[PATCH v1 0/2] Register device memory for poison handling

linux-mm.kvack.org archive mirror
 help / color / mirror / Atom feed

* [PATCH v1 0/2] Register device memory for poison handling
@ 2026-01-08 15:35 ankita
  2026-01-08 15:35 ` [PATCH v1 1/2] mm: add stubs for PFNMAP memory failure registration functions ankita
  2026-01-08 15:35 ` [PATCH v1 2/2] vfio/nvgrace-gpu: register device memory for poison handling ankita
  0 siblings, 2 replies; 5+ messages in thread
From: ankita @ 2026-01-08 15:35 UTC (permalink / raw)
  To: ankita, vsethi, jgg, mochs, jgg, skolothumtho, alex, linmiaohe,
	nao.horiguchi
  Cc: cjia, zhiw, kjaju, yishaih, kevin.tian, kvm, linux-kernel, linux-mm

From: Ankit Agrawal <ankita@nvidia.com>

Linux MM provides interfaces to allow a driver to [un]register device
memory not backed by struct page for poison handling through
memory_failure.

The device memory on NVIDIA Grace based systems are not added to the
kernel and are not backed by struct pages. So nvgrace-gpu module
which manages the device memory can make use of these interfaces to
get the benefit of poison handling. Make nvgrace-gpu register the device
memory with the MM on open.

Moreover, the stubs are added to accommodate for CONFIG_MEMORY_FAILURE
being disabled.

Patch 1/2 introduces stubs for CONFIG_MEMORY_FAILURE disabled.
Patch 2/2 registers the device memory at the time of open instead of mmap.

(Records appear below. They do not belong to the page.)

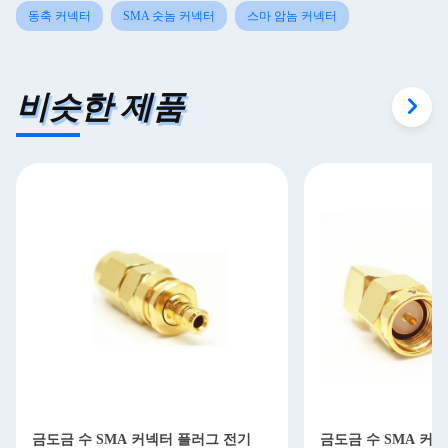
finding that sweet spot makes all the difference. No
동축 커넥터
SMA 숫놈 커넥터
스마 암놈 커넥터
more eye strain during long sessions. Highly
recommend taking the time to set it up properly!""The
Pico 4's visual clarity is fantastic once you dial in the
비슷한 제품
IPD correctly. The manual adjustment is smooth, and
finding that sweet spot makes all the difference. No
more eye strain during long sessions. Highly
recommend taking the time to set it up properly!""The
Pico 4's visual clarity is fantastic once you dial in the
IPD correctly. The manual adjustment is smooth, and
finding that sweet spot makes all the difference. No
more eye strain during long sessions. Highly r
금도금 수 SMA 커넥터 플러그 전기
금도금 수 SMA 커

Note that this is a reposting of an earlier series [1] which is partly
(patch 1/3) merged to v6.19-rc4. This one addresses the leftover patching.
Many thanks to Jason Gunthorpe (jgg@nvidia.com) and Alex Williamson
(alex@shazbot.org) for valuable suggestions.

Link: https://lore.kernel.org/all/20251213044708.3610-1-ankita@nvidia.com/ [1]

Ankit Agrawal (2):
  mm: add stubs for PFNMAP memory failure registration functions
  vfio/nvgrace-gpu: register device memory for poison handling

 drivers/vfio/pci/nvgrace-gpu/main.c | 116 +++++++++++++++++++++++++++-
 include/linux/memory-failure.h      |  13 +++-
 2 files changed, 123 insertions(+), 6 deletions(-)

-- 
2.34.1

^ permalink raw reply	[flat|nested] 5+ messages in thread

* [PATCH v1 1/2] mm: add stubs for PFNMAP memory failure registration functions
  2026-01-08 15:35 [PATCH v1 0/2] Register device memory for poison handling ankita
@ 2026-01-08 15:35 ` ankita
  2026-01-08 15:35 ` [PATCH v1 2/2] vfio/nvgrace-gpu: register device memory for poison handling ankita
  1 sibling, 0 replies; 5+ messages in thread
From: ankita @ 2026-01-08 15:35 UTC (permalink / raw)
  To: ankita, vsethi, jgg, mochs, jgg, skolothumtho, alex, linmiaohe,
	nao.horiguchi
  Cc: cjia, zhiw, kjaju, yishaih, kevin.tian, kvm, linux-kernel, linux-mm

From: Ankit Agrawal <ankita@nvidia.com>

Add stubs to address CONFIG_MEMORY_FAILURE disabled.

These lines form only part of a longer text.